O encontro foi organizado por GAFCON (Global Anglican Future Conference) e acolhido pela Igreja de Nigeria, uma das províncias anglicanas mais numerosas do mundo.

A eleição de Sarah Mullally

Em outubro de 2025, a Igreja de Inglaterra elegeu Sarah Mullally como nova arcebispa de Canterbury, tornando-se na primeira mulher a ocupar esse cargo e, portanto, em primus inter pares dentro da Comunhão Anglicana.

O nomeamento provocou fortes tensões dentro do anglicanismo, especialmente no chamado Sul Global, onde se concentram a maioria dos fiéis anglicanos e onde as posições teológicas são geralmente mais conservadoras.

Em vários setores anglicanos, interpretou-se que o nomeamento confirmava uma evolução doutrinal que inclui, entre outros pontos, a ordenação de mulheres ao episcopado e a abertura para as bênçãos de casais do mesmo sexo, questões que há anos geram profundas divisões dentro da comunhão anglicana.

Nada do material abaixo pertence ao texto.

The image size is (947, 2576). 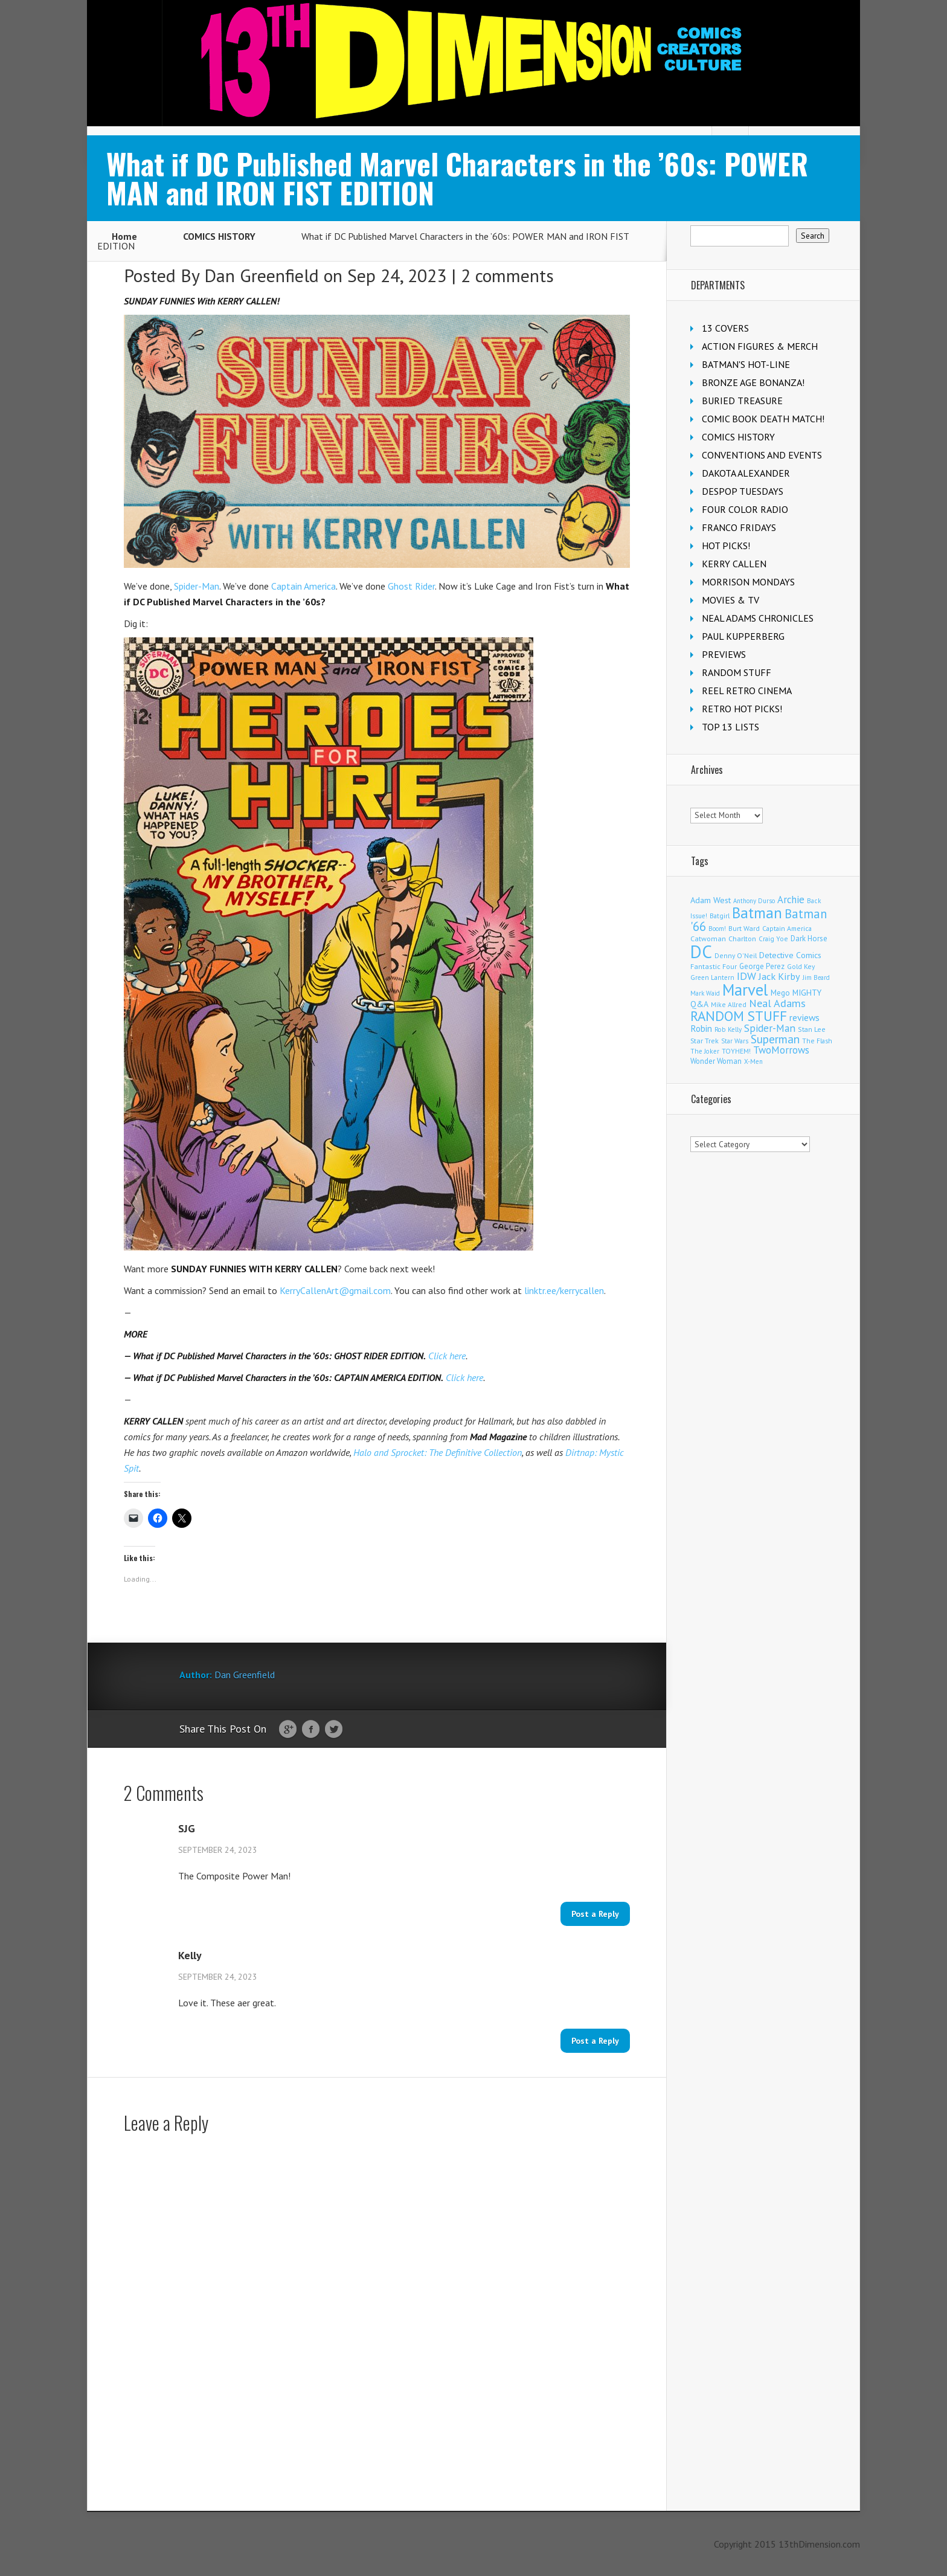 What do you see at coordinates (437, 1452) in the screenshot?
I see `Halo and Sprocket: The Definitive Collection` at bounding box center [437, 1452].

Um cisma que parecia iminente

Nesse contexto, previa-se que a reunião de Abuja pudesse desembocar num cisma formal dentro do anglicanismo, já que o movimento GAFCON havia planteado a possibilidade de estabelecer uma liderança alternativa à do arcebispo de Canterbury.

Finalmente, os líderes reunidos em Abuja não proclamaram um novo primado do anglicanismo mundial, evitando assim uma ruptura institucional imediata.

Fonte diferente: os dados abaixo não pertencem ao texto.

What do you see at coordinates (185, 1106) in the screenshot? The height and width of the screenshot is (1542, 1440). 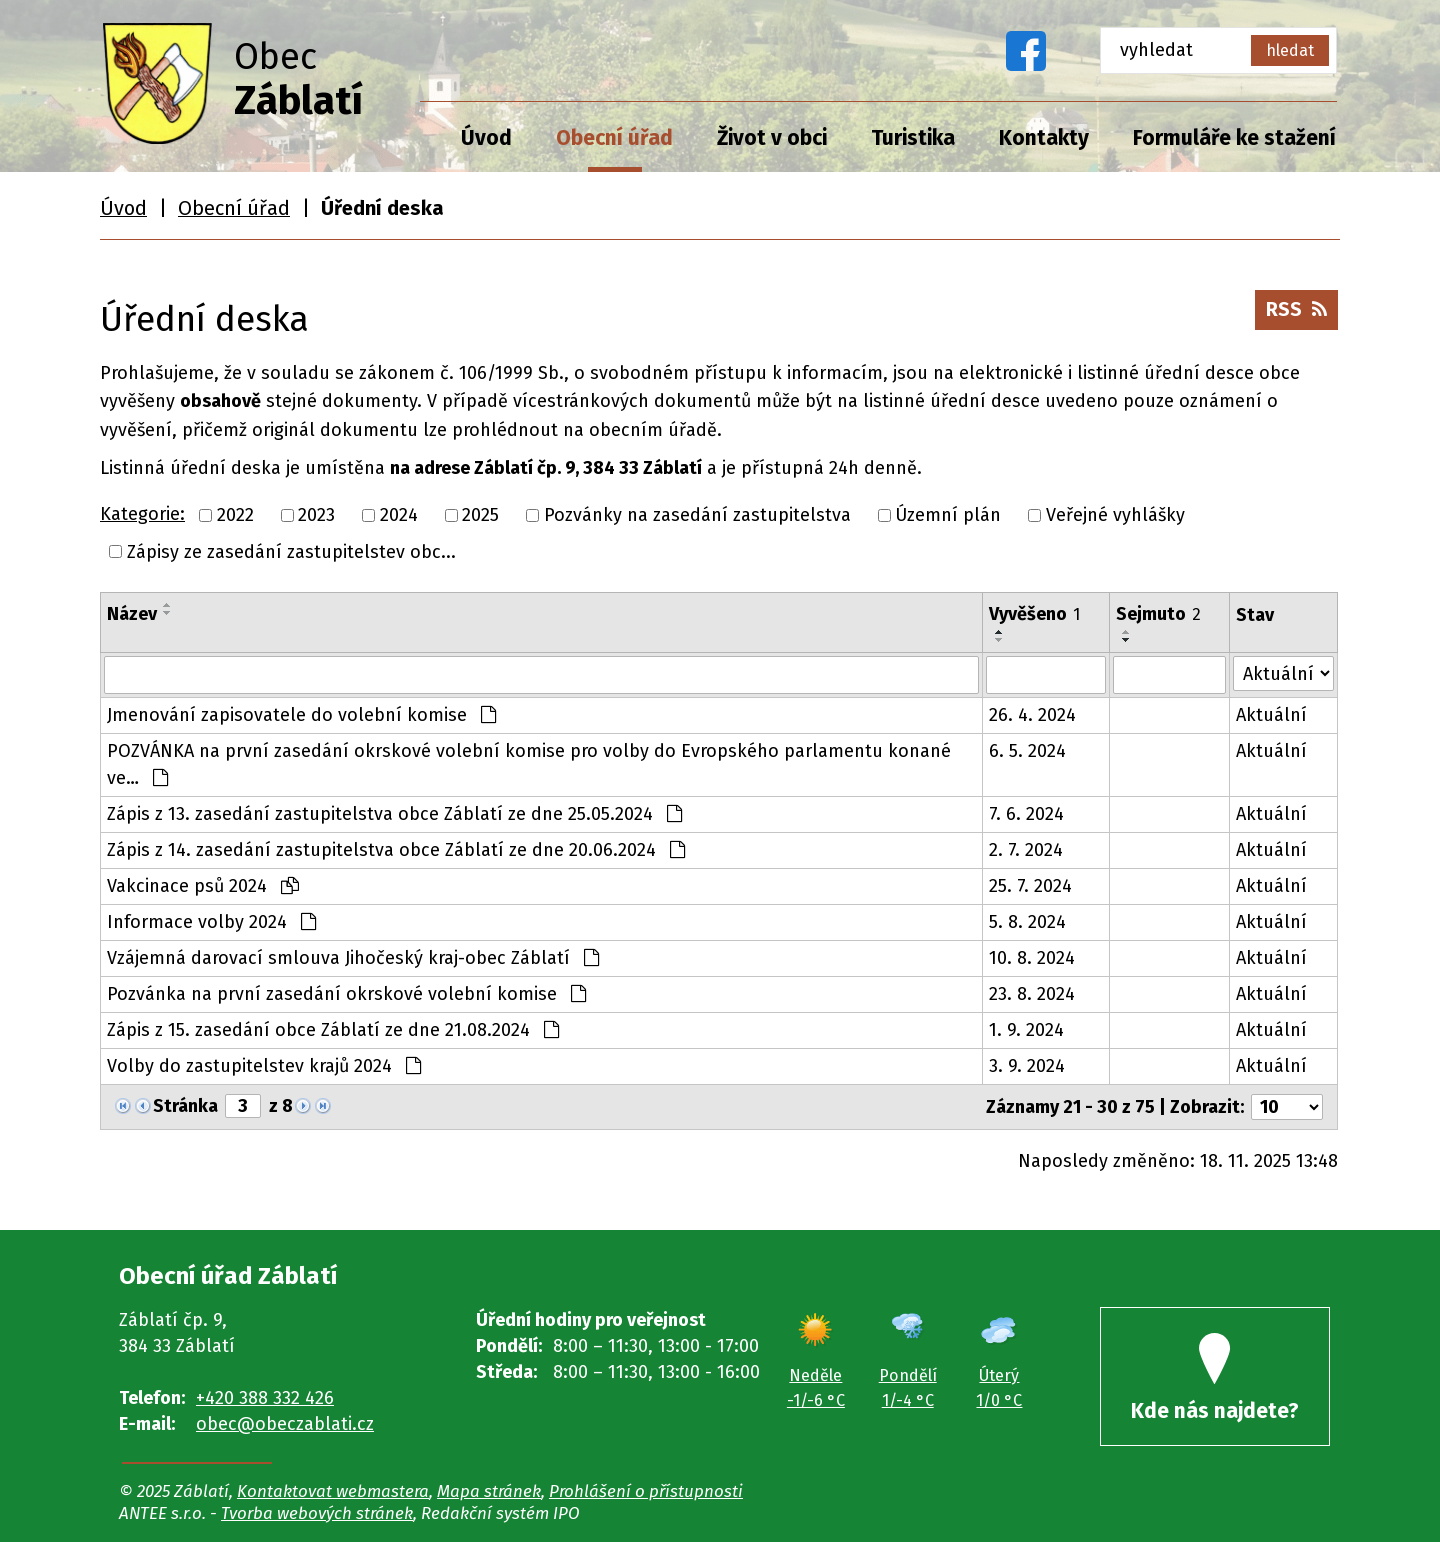 I see `Stránka` at bounding box center [185, 1106].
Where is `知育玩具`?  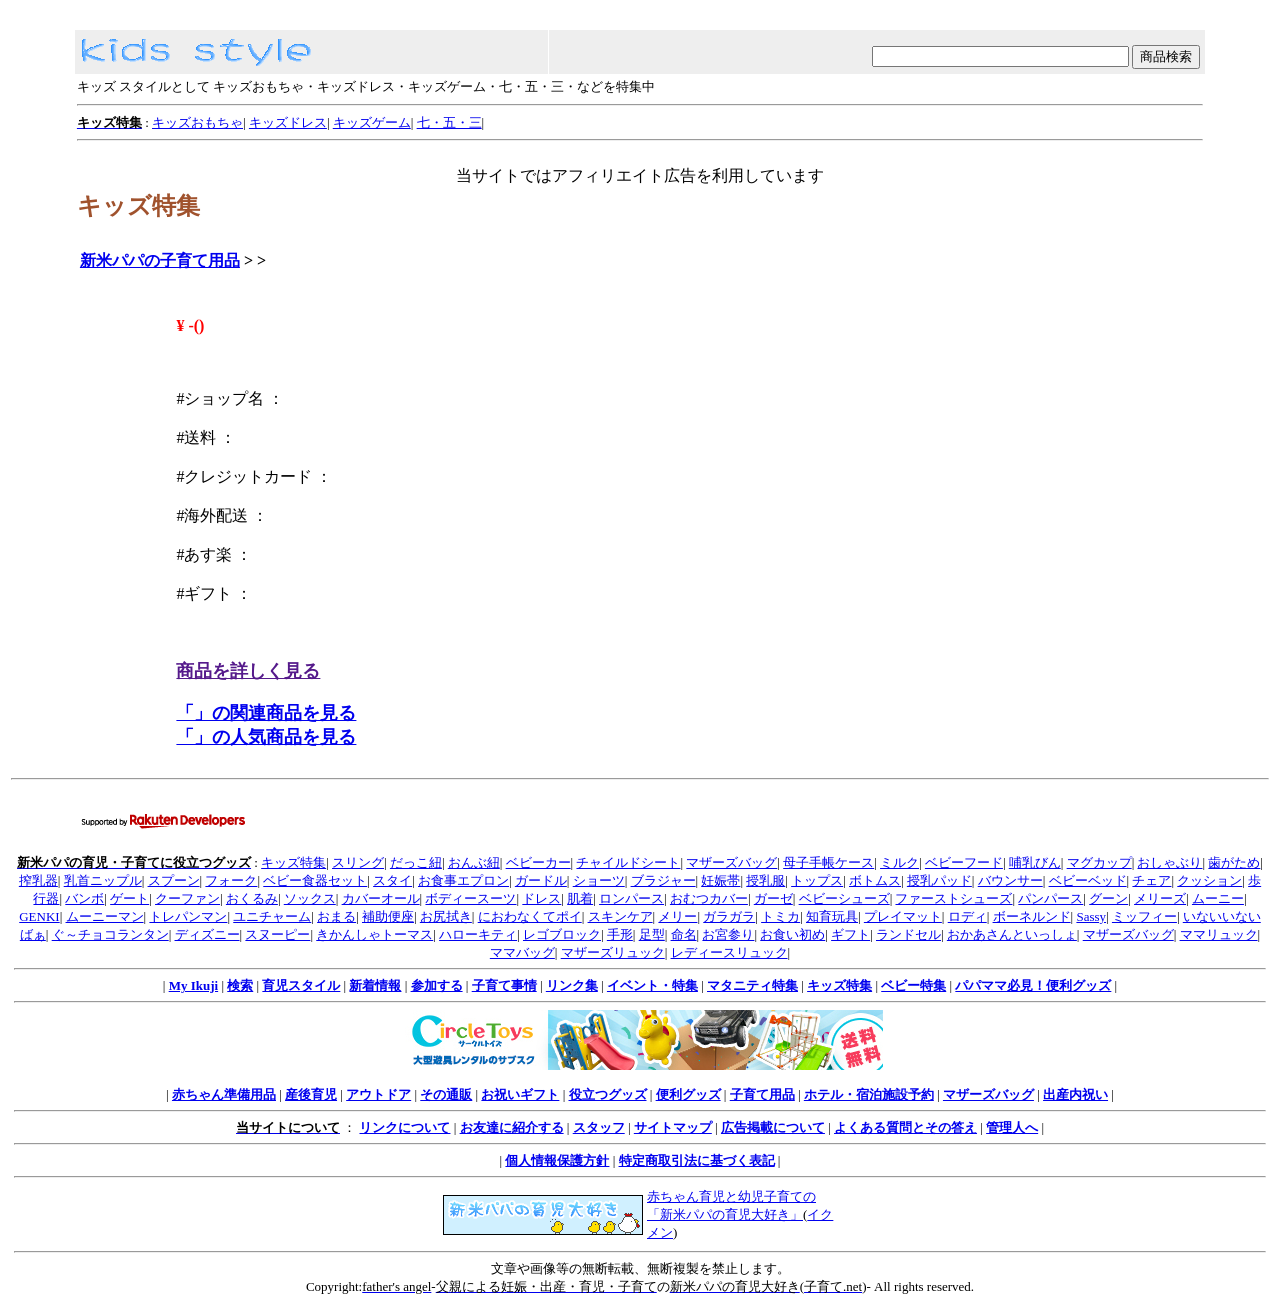 知育玩具 is located at coordinates (832, 916).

Uma nova estrutura de liderança

Em vez disso, os participantes decidiram criar uma nova estrutura denominada o Conselho Global Anglicano, que substitui o anterior Conselho de Primados de GAFCON, ativo desde 2008.

Este organismo será presidido pelo arcebispo de Ruanda, Laurent Mbanda, com o arcebispo brasileiro Miguel Uchôa como vice-presidente e o bispo canadense Paul Donison como secretário-geral.

O conselho é formado por primados, bispos, clérigos e leigos com direito a voto, e pretende coordenar as igrejas anglicanas que partilham uma mesma confissão doutrinal.

Críticas às estruturas de Canterbury

A Declaração de Abuja contém críticas aos chamados “Instrumentos de Comunhão” do anglicanismo —entre eles o arcebispo de Canterbury, a Conferência de Lambeth, o Conselho Consultivo Anglicano e a reunião de Primados—.

Segundo o documento, estas instituições não conseguiram manter a disciplina doutrinal dentro do anglicanismo, especialmente em questões relacionadas com a interpretação da Bíblia e a moral sexual.

Os signatários sustentam que a unidade da Igreja não pode basear-se unicamente em estruturas institucionais, mas numa confissão comum de fé.

A autoridade da Bíblia e a Declaração de Jerusalém

A nova estrutura promovida por GAFCON articula-se doutrinalmente em torno da Declaração de Jerusalém, adotada pelo movimento em 2008, que afirma a autoridade das Escrituras e os formulários clássicos da Reforma anglicana, como os Trinta e Nove Artigos e o Livro de Oração Comum de 1662.

Os participantes sustentam que a comunhão anglicana deve basear-se numa confissão doutrinal partilhada, mais do que numa unidade institucional que permita conviver com interpretações teológicas divergentes.

Embora o encontro de Abuja tenha evitado um cisma formal imediato, a criação desta nova estrutura reflete as profundas divisões doutrinais que há anos atravessam o anglicanismo em todo o mundo.